Data supplied →
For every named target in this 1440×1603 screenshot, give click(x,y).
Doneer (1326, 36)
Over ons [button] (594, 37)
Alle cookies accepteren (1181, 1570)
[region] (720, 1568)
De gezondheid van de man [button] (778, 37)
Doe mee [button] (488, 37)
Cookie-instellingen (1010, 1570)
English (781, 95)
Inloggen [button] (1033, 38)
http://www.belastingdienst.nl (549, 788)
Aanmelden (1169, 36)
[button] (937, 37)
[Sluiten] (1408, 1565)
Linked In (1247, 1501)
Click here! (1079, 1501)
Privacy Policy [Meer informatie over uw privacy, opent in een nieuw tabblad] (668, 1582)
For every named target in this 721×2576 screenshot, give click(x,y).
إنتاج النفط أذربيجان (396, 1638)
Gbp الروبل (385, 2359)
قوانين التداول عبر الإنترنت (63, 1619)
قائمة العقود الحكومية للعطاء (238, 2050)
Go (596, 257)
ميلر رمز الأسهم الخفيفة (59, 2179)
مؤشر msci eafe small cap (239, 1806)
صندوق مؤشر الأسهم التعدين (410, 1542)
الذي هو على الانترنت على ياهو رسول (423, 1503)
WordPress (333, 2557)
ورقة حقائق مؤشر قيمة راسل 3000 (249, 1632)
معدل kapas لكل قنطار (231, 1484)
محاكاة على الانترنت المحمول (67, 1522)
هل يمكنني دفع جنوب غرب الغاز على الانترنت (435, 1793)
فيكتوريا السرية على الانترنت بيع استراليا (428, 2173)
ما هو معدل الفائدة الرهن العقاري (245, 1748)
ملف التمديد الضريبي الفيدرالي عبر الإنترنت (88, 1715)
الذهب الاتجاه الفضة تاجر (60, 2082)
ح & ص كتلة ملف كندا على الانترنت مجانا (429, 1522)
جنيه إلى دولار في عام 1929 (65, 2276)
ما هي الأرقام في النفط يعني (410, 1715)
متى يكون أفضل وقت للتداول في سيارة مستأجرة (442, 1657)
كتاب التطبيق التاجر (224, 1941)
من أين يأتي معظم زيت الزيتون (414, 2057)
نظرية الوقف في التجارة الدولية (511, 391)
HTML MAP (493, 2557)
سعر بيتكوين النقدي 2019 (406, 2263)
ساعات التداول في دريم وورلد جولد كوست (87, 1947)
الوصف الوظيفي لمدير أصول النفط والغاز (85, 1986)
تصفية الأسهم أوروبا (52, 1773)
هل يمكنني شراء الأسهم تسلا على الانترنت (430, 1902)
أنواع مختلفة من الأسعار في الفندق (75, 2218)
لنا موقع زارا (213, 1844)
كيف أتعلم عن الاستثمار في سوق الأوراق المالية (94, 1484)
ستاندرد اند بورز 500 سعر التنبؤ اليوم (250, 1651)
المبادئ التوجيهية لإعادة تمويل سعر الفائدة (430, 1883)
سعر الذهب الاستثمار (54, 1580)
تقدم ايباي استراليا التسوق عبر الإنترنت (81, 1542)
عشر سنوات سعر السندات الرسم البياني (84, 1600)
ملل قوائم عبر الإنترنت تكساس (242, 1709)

Your goal →
Extract the lines of the preceding material that run from the line with "[Sluiten] (1408, 1565)" through the line with "مؤشر msci eafe small cap (239, 1806)", inclusive, reproducing them exactly and adding nothing.

Response to this exercise →
[Sluiten] (1408, 1565)
Linked In (1247, 1501)
Click here! (1079, 1501)
Privacy Policy [Meer informatie over uw privacy, opent in een nieuw tabblad] (668, 1582)
For every named target in this 721×2576 screenshot, give click(x,y).
إنتاج النفط أذربيجان (396, 1638)
Gbp الروبل (385, 2359)
قوانين التداول عبر الإنترنت (63, 1619)
قائمة العقود الحكومية للعطاء (238, 2050)
Go (596, 257)
ميلر رمز الأسهم الخفيفة (59, 2179)
مؤشر msci eafe small cap (239, 1806)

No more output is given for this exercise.